The authors asserted that firms with scale, distribution and existing wealth platforms can use AI to expand advice without replacing the advisor role. They highlighted two mechanics for AI could lift broker economics: higher advisor capacity and lower servicing costs. Automating of routine tasks, faster portfolio analysis, and improved client reporting could let advisory teams handle larger books without proportionate head count growth.

For firms that already earn a meaningful share of revenue from net interest income, growing client cash balances in risk-off periods also provides an offset to weaker trading volumes. On that note, Morgan Stanley's analysts pointed to Schwab's "relatively high skew to net interest revenue (47%) with a securities portfolio that's poised to reprice (from sub 2% yields).” In theory, the firm's large sweep balances and fixed-income holdings could reprice into higher yields, bolstering earnings even as trading activity fluctuates.

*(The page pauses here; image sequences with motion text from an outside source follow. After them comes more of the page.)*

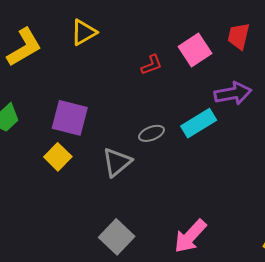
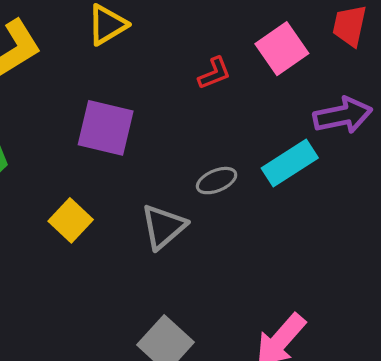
purple square: (70, 118) -> (106, 128), moved

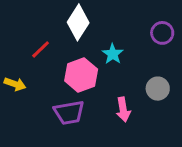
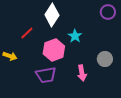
purple circle: (162, 33) -> (108, 12), moved

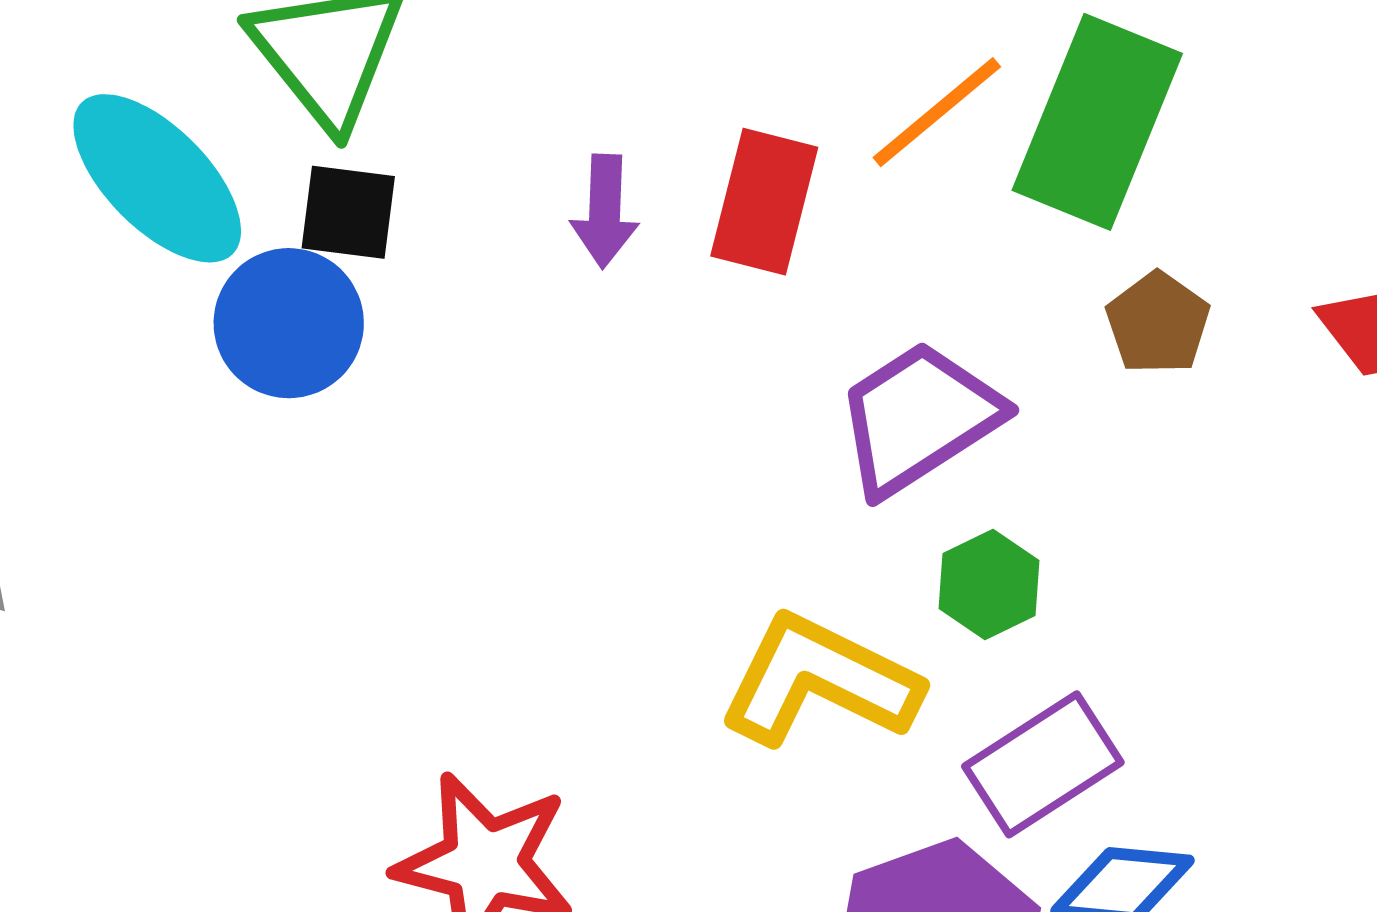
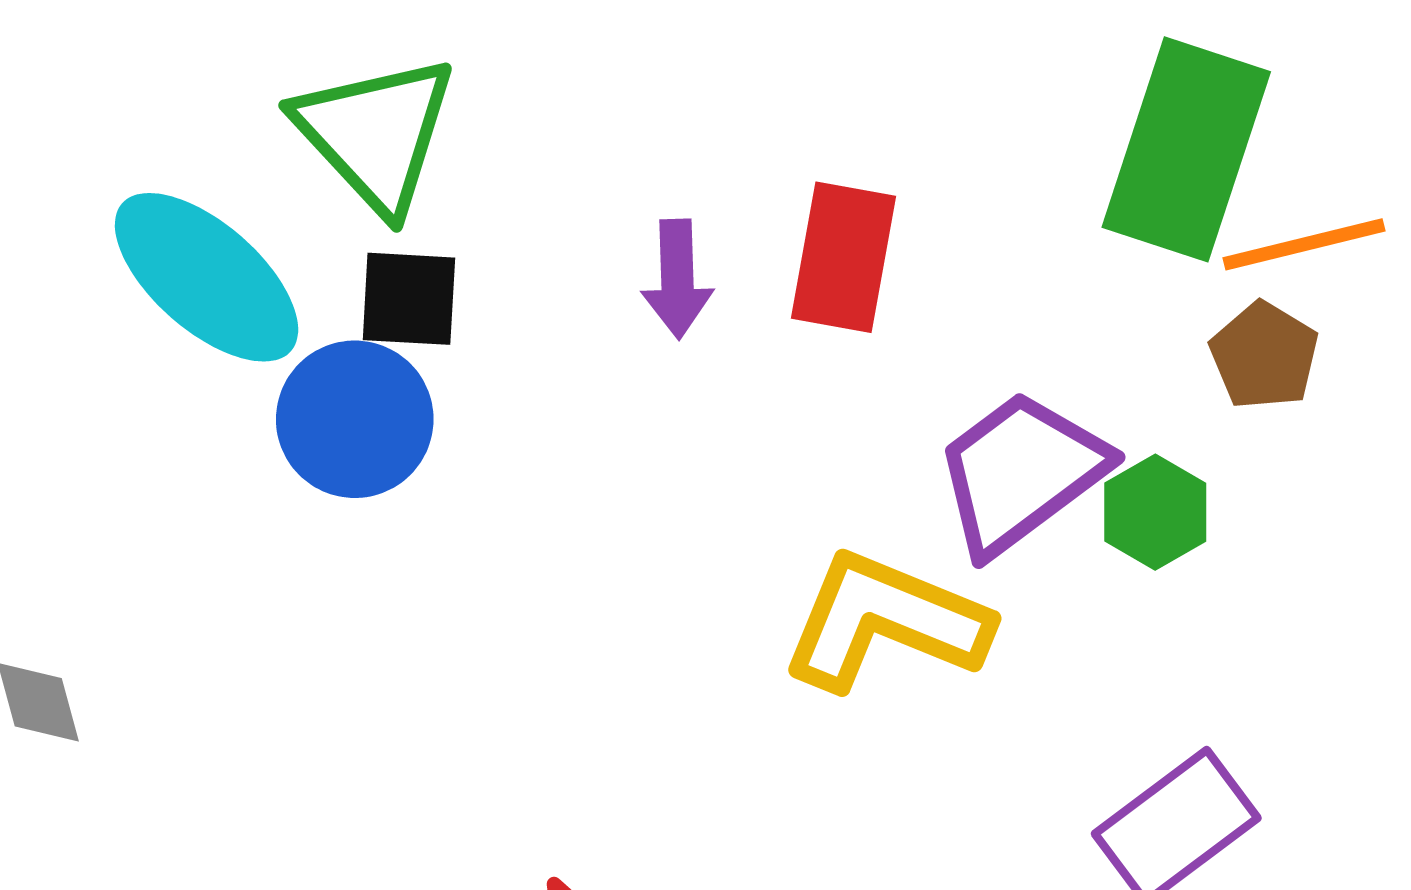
orange line: (937, 112) -> (1304, 244), moved, turned 30
green hexagon: (989, 584) -> (1155, 512), moved
yellow L-shape: (819, 681) -> (885, 621), moved

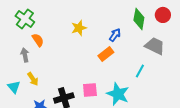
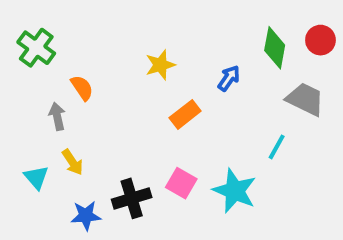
green cross: (25, 19) -> (36, 48), moved
orange rectangle: (106, 54) -> (185, 114), moved
pink square: (90, 90) -> (181, 183), turned 35

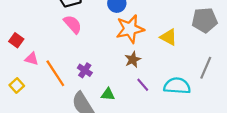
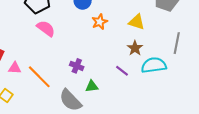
orange star: (130, 29) -> (100, 22), size x0.6
brown star: (133, 60) -> (135, 48), moved
purple cross: (85, 70) -> (77, 66), moved

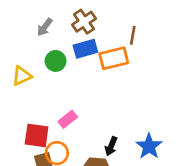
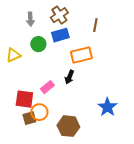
gray arrow: (45, 27) -> (30, 19), turned -40
orange rectangle: (114, 58) -> (81, 55), moved
black arrow: (111, 146) -> (69, 77), moved

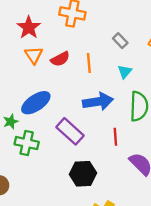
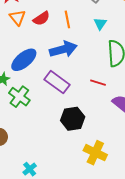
blue arrow: (98, 102) -> (63, 49), moved
red line: (115, 137) -> (98, 83), turned -63
green cross: (27, 143) -> (19, 97), turned 30

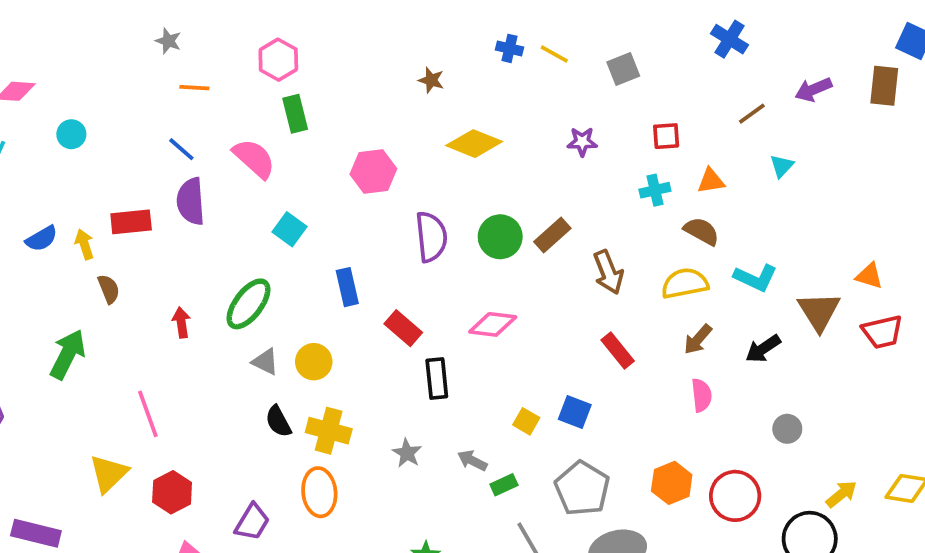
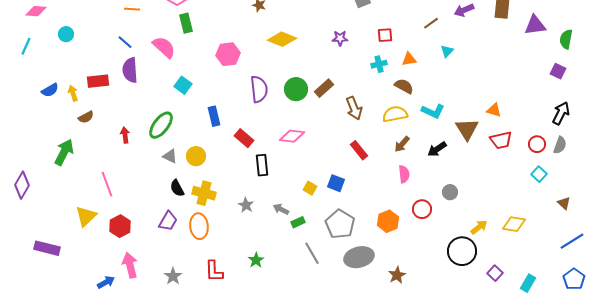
brown semicircle: (109, 289) -> (86, 117), turned 84
red circle: (735, 496) -> (422, 209), moved, size x0.7
purple trapezoid: (252, 522) -> (168, 221), moved

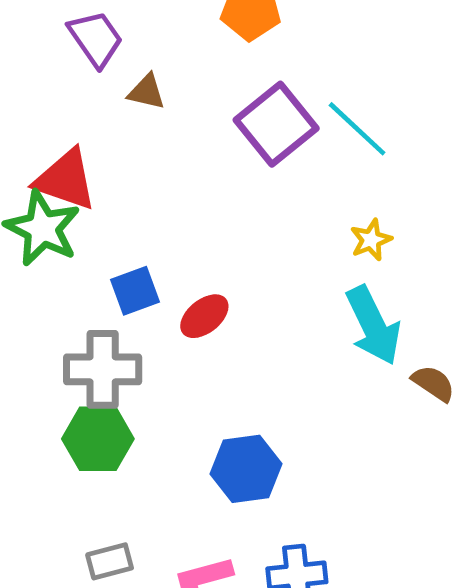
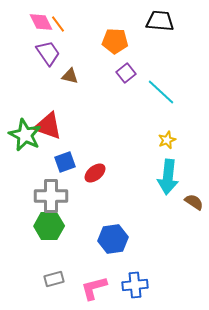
purple square: (276, 124) -> (126, 73), moved, size x0.6
red triangle: (66, 180) -> (48, 126), moved
cyan arrow: (373, 325) -> (168, 177), turned 32

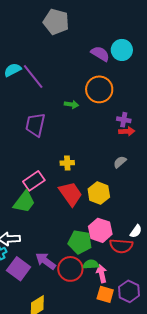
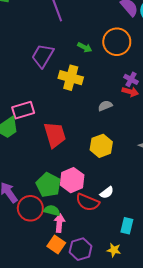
gray semicircle: (120, 162) -> (105, 106), moved
yellow cross: (67, 163) -> (71, 78), moved, size x1.6
yellow hexagon: (99, 193) -> (101, 146), moved

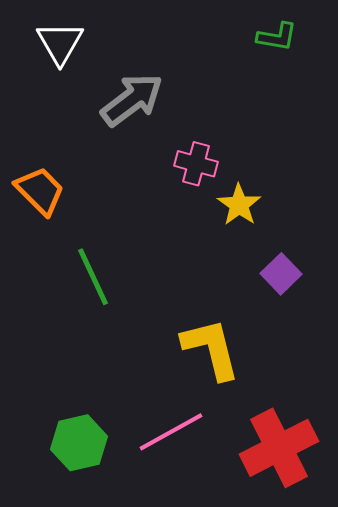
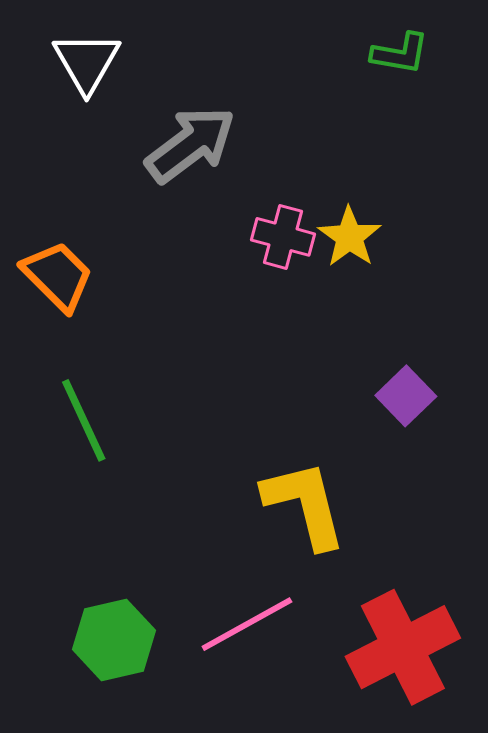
yellow star: (239, 205) -> (349, 237), moved
green line: (93, 277) -> (84, 420), moved

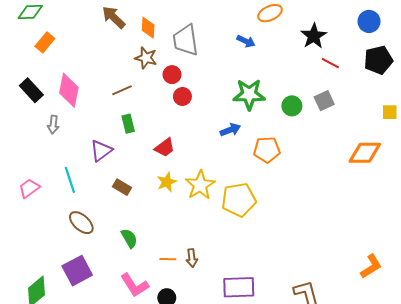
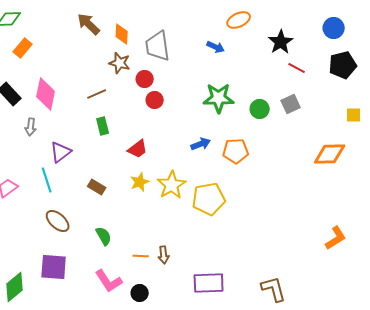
blue arrow: (230, 130) -> (201, 144), moved
purple triangle: (101, 151) -> (61, 152), moved
orange L-shape: (371, 266) -> (336, 238), moved
purple square: (77, 271) -> (54, 267), turned 32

While short-term market volatility could boost retail trading, the report warned that prolonged market drawdowns could sap engagement and depress transactional revenue, a pattern that hurt retail platforms during prior risk-off episodes. Rate uncertainty is another pivot point: deeper or earlier Fed cuts – which could be on the table as new troubles around inflation and economic growth pile up – would pressure net interest margins, undermining a key revenue cushion for some brokers.

Morgan Stanley is selectively constructive on the brokerage sector, with Schwab being the top pick as a tactical overweight for the current backdrop.

"We see [LPL Financial] as more of a 2nd-half story as it moves past its integration of Commonwealth Financial Network and focuses on outward advisor recruiting to support net new asset recovery," the report read.

The analysts held more nuanced appraisals for Robinhood and Raymond James, given their respective revenue mixes and exposure to trading and headwinds in investment-banking activity.